Selling online has revolutionized commerce, opening and expanding doors for countless businesses around the world. Yet eCommerce also opens doors to fraud. It’s important to understand the risks in accepting online payments and the security measures that can help keep your business safe.
eCommerce continues to grow: Worldpay’s 2018 Global Payments Report projects US online sales to surpass $1.1 trillion by 2022, with nearly a third ($360 billion) of that total coming from mobile commerce.
Yet eCommerce also involves risk from the criminal activities of increasingly sophisticated fraudsters. Those risks and costs include direct financial losses, fines and fees, increased operational costs and reputational risks to your business. These risks mean security should always be the first priority when selling online—especially when it comes to payment systems and your customers’ personal data.
If you’re unsure about the importance of online payment security, consider just some of the costs of eCommerce fraud:
- LexisNexis estimates that in 2018 fraud cost eCommerce businesses 2.38% of revenues, a 6% increase over 2017. Their study projects the “true costs of fraud” for eCommerce merchants to be $2.56 for every $1 of payment fraud.
- Experian found that eCommerce fraud attacks in the US rose 30% in 2017 over 2016. Experian’s report notes that unauthorized use of credit cards accounted for 92% of fraudulent online transactions.
- A 2019 report from Juniper Research estimates that retailers may lose $130 billion from card-not-present (CNP) eCommerce fraud in the five years between 2018 and 2023.
Retailers need to be more vigilant than ever about security and their and operations. When setting up an online store for your business, consider these four leading online payment security measures.
#1 Take time to understand suspicious purchasing activity
Fraudsters are sophisticated criminals that cause real harm to businesses and consumers alike. But fraudsters are far from perfect—everyone leaves a trace. Those traces can add up to patterns of suspicious activity that raise the red flag of fraud.
Multiple orders from a single IP address using multiple credit cards can represent a red flag. This pattern suggests a single fraudster is using multiple credit cards, either stolen directly in data breaches or purchased from the dark web. Remarkably large orders—especially when the purchaser requests next-day shipping—could also raise a red flag for fraud.
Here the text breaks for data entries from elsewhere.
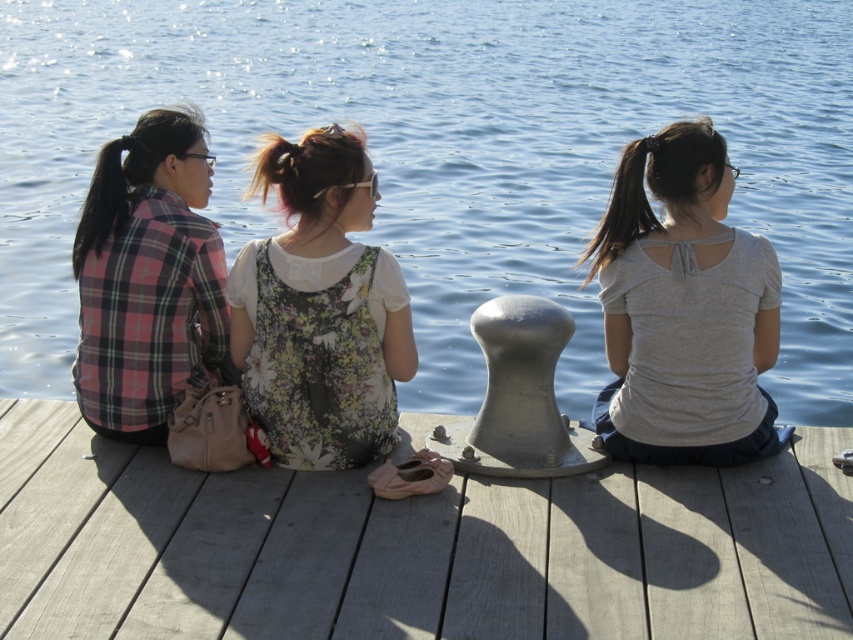 You are standing at the edge of the smooth wooden dock at center. If you walk straight ahead, will you step into water or onto land?

The smooth wooden dock at center is located at point (413, 547), which is over water, so stepping straight ahead would lead into water.

You are standing at the edge of a wooden dock facing three women sitting on the dock. You want to throw a small object to the point marked as point (178, 48). Is this point within your throwing range if your maximum throwing distance is 70 feet?

The point (178, 48) is 74.68 feet from the viewer, which exceeds your maximum throwing range of 70 feet. You cannot reach it with your throw.

You are standing on the wooden dock where the three women are sitting. You want to take a photo of the blue water at center. Where should you point your camera?

You should point your camera towards the blue water at center located at point (445, 154). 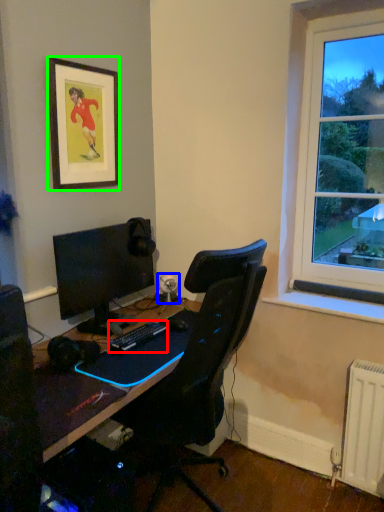 Question: Which is farther away from computer keyboard (highlighted by a red box)? speaker (highlighted by a blue box) or picture frame (highlighted by a green box)?

Choices:
 (A) speaker
 (B) picture frame

Answer: (B) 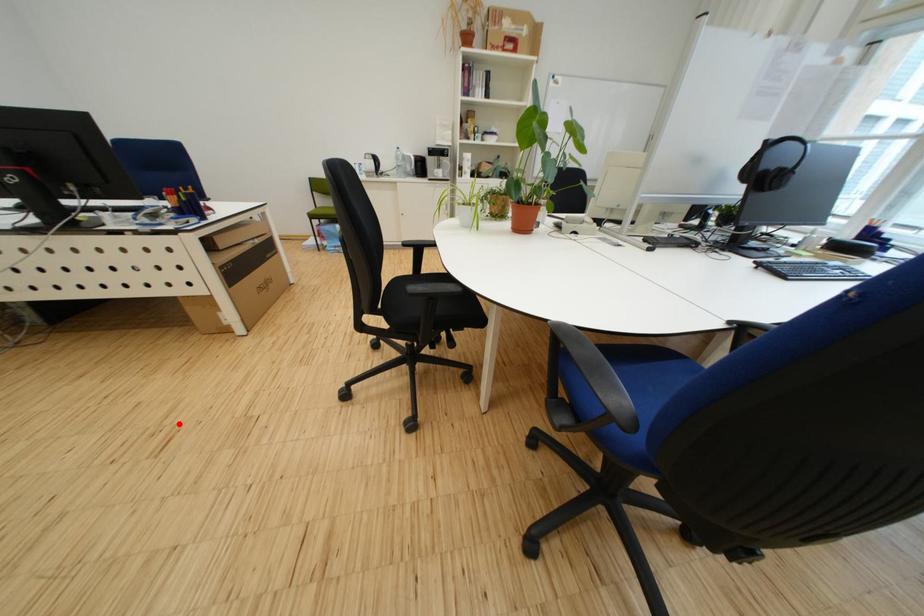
Single points of suspicious activity aren’t sufficient to definitively identify a transaction as fraud. Strong payment security strongly suggests using multiple data points to help model both “good” and “bad” transactions. Taking the time to understand the range of suspicious activity you’re likely to face when selling online will help you make more informed decisions. Leading eCommerce platform providers and payment partners can help you dial in the right mix of security and convenience.
#2 Enable address verification system (AVS)
An important tool to help reduce fraud is the address verification system (AVS). This system verifies the billing address against the cardholder’s data from the issuing bank.
AVS helps prevent fraud, since the criminal often doesn’t have access to the billing address of the legitimate cardholder. AVS systems are often used in conjunction with CVV2 verification, the 3- or 4-digit code on the consumers’ physical cards. Requiring both CVV2 and AVS at checkout can help protect against fraudulent transactions.
A failed AVS may not necessarily mean the transaction is fraud. Similarly, a verified AVS doesn’t necessarily mean the transaction is legitimate—the address could have been connected to the card by other means. AVS represents an important data point that can help reduce eCommerce fraud.
#3 Achieve compliance with industry standards like PCI DSS
Data breaches can be devastating to businesses of all sizes. The 2018 Cost of a Data Breach Study by Ponemon found that the average cost of a data breach globally was over $3.86 million, or over $148 for every lost or stolen record of sensitive information.
The importance of keeping data safe led to the development Payments Card Industry Data Security Standards (PCI DSS). PCI DSS is an important set of guidelines and best practices that apply to any entity that receives, transmits or stores sensitive card data.
Achieving and maintaining PCI compliance takes an experienced partner that understands payments security. Leading credit card processors offer comprehensive support on meeting and maintaining PCI compliance through system vulnerability checks, training programs and customer support.
#4 Partner with a processor who knows online payments
Choosing the right payments processor is the first step to safely and securely accepting credit cards online. When you work with a reputable payments processor that prioritizes security, you can breathe easier knowing that your data is secure.
Staying vigilant with security of your online payments systems and eCommerce store is a process. A great place to start is to consult with a payments expert. A reputable and experienced payments partner will take the time to understand your business and craft online payment security measures that fit the way you do business.